Palestinian leader Yasser Arafat was the last foreign political figure to be similarly honoured by Pyongyang.

North Koreans stroll along the Tadong River with the Juche Tower as a backdrop in Pyongyang. The country's rulers have called for a three-day mourning period for Fidel Castro, a rare more for a foreign political leader.

ED JONES/AFP/Getty Images

North Koreans stroll along the Tadong River with the Juche Tower as a backdrop in Pyongyang.
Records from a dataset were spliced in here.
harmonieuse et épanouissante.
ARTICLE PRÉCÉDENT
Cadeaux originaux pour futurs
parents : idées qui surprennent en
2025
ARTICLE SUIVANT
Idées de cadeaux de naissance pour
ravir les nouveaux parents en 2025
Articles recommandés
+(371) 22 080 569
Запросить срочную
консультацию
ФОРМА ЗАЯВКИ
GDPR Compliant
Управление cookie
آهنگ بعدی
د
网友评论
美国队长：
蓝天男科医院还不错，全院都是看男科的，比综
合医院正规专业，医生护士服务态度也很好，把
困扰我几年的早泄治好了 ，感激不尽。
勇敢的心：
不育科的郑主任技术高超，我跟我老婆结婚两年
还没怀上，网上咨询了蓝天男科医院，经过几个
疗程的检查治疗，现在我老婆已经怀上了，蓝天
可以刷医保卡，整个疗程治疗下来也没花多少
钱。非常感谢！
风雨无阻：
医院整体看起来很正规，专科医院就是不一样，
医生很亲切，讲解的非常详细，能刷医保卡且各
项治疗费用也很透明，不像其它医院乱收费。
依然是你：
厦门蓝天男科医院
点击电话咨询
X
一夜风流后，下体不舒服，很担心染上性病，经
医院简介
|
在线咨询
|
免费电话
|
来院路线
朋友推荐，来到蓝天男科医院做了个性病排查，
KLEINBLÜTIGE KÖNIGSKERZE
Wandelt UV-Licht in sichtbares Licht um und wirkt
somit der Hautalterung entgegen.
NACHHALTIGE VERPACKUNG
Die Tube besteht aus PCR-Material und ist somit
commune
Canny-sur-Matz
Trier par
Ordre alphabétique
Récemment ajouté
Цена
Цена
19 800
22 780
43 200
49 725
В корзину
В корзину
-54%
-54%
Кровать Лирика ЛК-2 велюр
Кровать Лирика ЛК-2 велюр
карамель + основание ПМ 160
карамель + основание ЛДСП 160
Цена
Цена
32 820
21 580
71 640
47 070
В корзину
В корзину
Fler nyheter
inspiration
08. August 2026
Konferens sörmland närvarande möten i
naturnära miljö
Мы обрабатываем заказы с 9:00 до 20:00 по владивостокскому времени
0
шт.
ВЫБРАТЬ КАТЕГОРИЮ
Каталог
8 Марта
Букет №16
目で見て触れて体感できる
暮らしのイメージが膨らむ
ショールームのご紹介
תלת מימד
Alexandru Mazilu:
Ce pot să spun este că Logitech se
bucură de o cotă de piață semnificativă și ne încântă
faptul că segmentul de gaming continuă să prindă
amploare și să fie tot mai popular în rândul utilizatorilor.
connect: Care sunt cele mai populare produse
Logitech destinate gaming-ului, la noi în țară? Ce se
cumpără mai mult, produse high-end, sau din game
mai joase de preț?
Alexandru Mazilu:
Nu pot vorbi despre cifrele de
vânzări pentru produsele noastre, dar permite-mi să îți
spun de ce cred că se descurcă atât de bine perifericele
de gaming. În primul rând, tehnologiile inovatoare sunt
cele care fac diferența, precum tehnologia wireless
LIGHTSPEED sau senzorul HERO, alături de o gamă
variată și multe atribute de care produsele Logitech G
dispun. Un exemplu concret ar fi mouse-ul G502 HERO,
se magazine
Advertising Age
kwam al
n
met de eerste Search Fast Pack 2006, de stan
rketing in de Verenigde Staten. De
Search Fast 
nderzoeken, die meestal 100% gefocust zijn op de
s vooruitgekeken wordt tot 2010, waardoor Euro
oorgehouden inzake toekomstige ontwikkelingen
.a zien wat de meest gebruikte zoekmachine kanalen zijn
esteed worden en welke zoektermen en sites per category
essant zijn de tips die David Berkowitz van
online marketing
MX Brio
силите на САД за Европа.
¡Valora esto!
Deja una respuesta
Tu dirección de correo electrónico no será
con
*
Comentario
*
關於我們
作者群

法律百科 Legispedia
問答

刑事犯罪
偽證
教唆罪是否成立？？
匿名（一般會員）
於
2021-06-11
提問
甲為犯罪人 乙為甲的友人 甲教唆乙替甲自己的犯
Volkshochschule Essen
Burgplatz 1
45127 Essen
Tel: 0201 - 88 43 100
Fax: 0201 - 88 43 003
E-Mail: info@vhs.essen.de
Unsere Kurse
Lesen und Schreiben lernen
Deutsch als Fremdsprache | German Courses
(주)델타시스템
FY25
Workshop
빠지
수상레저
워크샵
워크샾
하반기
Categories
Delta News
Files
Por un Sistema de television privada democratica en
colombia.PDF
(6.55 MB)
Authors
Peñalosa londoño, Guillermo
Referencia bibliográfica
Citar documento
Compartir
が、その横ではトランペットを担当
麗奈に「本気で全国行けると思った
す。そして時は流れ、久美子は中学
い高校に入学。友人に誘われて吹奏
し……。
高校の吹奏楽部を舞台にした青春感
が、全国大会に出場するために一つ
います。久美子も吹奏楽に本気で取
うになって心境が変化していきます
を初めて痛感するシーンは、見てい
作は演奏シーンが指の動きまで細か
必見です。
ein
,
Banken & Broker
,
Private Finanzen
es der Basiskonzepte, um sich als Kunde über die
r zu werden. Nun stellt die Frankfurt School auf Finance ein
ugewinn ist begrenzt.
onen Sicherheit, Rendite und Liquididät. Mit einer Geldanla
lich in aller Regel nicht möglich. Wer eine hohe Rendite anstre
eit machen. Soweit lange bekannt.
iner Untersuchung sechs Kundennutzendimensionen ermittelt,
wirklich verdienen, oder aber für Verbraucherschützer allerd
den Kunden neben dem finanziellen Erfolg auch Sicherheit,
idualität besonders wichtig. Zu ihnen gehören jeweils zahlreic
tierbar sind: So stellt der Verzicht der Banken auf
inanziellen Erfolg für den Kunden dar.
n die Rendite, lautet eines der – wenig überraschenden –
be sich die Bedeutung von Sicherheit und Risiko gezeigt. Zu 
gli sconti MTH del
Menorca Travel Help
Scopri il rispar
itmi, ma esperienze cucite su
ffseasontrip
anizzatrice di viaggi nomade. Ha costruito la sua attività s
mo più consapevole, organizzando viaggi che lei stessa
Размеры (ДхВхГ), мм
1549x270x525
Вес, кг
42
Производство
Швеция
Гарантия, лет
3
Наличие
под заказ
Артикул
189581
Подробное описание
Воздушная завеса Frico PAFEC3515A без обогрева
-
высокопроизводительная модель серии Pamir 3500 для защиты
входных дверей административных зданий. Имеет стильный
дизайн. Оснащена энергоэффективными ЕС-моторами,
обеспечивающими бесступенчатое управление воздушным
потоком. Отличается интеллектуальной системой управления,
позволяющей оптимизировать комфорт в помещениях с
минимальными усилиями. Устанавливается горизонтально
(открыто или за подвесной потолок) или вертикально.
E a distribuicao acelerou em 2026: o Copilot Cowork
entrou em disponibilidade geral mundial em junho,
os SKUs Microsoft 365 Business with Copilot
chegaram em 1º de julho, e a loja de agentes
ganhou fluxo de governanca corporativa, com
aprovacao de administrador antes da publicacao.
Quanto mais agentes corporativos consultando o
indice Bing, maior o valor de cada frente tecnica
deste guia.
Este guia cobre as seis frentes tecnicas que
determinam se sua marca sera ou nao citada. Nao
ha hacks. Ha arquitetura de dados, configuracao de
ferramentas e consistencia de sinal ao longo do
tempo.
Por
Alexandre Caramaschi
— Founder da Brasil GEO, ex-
The country's rulers have called for a three-day mourning period for Fidel Castro, a rare more for a foreign political leader.

TOKYO — North Korea is observing a three-day period of mourning for Fidel Castro, who was seen by the North as a comrade-in-arms against the common enemy of the United States.

Flags outside official buildings are being flown at half-staff to honour Castro, who died Friday at age 90.

Reports from Pyongyang said North Korean leader Kim Jong Un visited the Cuban Embassy to pay his respects. A delegation of senior North Korean officials has left for Havana to attend Castro's memorial services.

"We feel pain of the loss of the great comrade, the great comrade-in-arms," Kim wrote in a condolence book at the Cuban embassy, the North's official Korean Central News Agency reported Tuesday.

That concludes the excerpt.